◆ **WHAT TO PRODUCE**: Look for "wrapper" in each line of the entries, and return the matching lines.

◆ **DATASET CONTENT**:
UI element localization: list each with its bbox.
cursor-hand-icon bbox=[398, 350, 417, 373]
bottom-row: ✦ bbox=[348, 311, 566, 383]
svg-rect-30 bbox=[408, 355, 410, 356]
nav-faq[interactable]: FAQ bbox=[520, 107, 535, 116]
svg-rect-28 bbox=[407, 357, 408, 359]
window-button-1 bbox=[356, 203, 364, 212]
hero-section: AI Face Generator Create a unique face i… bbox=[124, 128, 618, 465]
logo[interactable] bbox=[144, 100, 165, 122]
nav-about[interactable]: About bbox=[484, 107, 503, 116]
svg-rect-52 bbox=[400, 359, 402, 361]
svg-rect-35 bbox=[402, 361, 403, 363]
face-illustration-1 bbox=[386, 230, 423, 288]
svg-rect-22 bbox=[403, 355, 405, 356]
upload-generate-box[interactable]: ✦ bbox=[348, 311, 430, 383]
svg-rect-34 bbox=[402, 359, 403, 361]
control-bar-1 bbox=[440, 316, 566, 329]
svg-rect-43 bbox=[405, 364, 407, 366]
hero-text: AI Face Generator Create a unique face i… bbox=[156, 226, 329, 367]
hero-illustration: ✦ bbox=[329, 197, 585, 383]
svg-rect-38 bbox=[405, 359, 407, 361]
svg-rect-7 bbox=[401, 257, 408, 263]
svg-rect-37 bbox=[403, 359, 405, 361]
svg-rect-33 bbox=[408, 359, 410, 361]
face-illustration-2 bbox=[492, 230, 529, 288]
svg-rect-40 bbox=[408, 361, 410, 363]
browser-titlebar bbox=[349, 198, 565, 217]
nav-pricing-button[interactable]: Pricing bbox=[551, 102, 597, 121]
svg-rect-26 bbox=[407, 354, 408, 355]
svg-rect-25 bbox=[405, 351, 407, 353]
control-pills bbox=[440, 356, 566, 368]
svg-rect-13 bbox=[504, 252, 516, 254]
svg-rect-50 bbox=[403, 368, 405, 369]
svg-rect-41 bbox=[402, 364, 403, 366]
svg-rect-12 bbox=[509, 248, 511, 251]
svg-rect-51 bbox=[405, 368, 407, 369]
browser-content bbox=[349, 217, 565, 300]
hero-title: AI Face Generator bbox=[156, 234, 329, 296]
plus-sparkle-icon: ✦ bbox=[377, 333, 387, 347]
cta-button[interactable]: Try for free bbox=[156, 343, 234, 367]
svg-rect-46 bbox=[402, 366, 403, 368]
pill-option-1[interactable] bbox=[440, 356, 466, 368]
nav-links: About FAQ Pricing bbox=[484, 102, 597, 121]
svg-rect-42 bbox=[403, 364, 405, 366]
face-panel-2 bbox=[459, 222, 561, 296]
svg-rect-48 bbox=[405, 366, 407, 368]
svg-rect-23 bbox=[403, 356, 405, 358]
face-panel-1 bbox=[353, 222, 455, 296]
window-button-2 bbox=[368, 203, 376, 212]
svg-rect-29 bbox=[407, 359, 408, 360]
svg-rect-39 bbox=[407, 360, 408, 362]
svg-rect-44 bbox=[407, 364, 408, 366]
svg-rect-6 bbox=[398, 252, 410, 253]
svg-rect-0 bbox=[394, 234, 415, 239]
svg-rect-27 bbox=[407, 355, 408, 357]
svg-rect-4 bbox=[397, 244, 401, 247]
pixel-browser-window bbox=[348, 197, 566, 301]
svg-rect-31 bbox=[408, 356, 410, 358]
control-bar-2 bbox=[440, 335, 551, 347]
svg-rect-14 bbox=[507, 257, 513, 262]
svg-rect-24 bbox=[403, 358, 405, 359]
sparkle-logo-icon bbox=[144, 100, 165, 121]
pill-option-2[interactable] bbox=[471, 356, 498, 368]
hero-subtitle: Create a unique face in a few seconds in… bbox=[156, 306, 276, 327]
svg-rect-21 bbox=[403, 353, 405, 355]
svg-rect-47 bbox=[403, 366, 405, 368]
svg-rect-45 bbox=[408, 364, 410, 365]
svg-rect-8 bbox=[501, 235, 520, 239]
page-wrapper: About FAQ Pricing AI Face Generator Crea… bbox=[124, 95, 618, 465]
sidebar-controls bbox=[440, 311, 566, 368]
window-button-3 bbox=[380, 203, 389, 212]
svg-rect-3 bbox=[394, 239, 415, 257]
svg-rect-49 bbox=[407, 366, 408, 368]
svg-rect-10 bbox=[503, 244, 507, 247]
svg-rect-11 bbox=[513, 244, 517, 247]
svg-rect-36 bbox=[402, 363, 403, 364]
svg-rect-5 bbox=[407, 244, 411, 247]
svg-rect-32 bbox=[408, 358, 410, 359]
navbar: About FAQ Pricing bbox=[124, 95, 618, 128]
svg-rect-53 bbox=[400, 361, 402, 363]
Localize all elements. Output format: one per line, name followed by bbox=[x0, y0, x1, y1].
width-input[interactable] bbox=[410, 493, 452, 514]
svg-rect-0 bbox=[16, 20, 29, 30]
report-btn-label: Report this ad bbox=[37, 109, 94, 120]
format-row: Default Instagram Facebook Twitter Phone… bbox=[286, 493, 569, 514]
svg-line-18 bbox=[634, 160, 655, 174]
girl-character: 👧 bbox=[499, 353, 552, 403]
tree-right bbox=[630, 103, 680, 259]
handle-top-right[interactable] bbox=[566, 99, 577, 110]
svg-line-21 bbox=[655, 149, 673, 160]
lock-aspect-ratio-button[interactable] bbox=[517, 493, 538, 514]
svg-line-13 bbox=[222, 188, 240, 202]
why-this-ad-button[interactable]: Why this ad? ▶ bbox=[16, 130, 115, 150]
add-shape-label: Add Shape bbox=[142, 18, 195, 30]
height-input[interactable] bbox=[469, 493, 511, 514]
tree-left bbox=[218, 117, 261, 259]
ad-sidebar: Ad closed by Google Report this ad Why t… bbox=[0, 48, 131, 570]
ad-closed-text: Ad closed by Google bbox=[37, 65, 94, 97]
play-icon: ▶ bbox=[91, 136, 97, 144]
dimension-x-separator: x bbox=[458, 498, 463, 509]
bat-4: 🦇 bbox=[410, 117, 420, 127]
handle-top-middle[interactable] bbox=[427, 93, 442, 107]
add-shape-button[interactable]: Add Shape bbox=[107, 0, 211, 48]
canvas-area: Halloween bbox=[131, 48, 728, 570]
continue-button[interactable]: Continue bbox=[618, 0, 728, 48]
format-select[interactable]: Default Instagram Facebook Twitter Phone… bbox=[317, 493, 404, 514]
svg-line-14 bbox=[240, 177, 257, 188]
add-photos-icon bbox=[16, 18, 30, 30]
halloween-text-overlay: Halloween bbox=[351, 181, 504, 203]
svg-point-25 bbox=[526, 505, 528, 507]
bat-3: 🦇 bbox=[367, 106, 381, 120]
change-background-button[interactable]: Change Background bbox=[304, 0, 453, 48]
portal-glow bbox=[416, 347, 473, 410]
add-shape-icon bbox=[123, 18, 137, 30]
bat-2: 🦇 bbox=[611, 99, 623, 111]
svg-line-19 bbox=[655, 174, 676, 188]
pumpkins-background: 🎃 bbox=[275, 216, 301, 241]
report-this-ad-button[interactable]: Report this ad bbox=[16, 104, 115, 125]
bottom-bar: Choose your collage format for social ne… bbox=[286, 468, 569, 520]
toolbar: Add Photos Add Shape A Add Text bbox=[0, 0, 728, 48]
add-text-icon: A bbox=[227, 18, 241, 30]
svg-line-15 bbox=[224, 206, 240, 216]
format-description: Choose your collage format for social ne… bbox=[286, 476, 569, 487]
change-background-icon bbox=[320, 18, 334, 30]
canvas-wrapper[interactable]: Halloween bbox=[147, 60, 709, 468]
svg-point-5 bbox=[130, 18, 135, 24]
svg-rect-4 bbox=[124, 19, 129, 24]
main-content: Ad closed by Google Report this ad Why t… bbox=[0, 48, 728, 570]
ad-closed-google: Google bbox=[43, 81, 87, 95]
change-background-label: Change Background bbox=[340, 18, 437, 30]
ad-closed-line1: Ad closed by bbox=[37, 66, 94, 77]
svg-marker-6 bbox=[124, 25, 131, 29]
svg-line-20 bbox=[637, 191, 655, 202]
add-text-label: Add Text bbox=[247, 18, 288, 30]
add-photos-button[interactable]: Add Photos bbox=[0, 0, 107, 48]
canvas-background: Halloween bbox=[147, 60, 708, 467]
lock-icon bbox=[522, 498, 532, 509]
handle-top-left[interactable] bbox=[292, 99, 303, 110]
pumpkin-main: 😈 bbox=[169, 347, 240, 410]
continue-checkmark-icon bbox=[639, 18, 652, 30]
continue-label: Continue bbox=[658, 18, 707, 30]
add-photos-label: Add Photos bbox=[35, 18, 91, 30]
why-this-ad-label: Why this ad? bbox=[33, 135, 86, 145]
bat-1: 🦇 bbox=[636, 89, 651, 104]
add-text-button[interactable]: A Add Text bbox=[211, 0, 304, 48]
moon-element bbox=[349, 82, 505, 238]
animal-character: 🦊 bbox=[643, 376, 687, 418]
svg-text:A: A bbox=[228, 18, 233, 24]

◆ **REPLY**:
page-wrapper: About FAQ Pricing AI Face Generator Crea… bbox=[124, 95, 618, 465]
canvas-wrapper[interactable]: Halloween bbox=[147, 60, 709, 468]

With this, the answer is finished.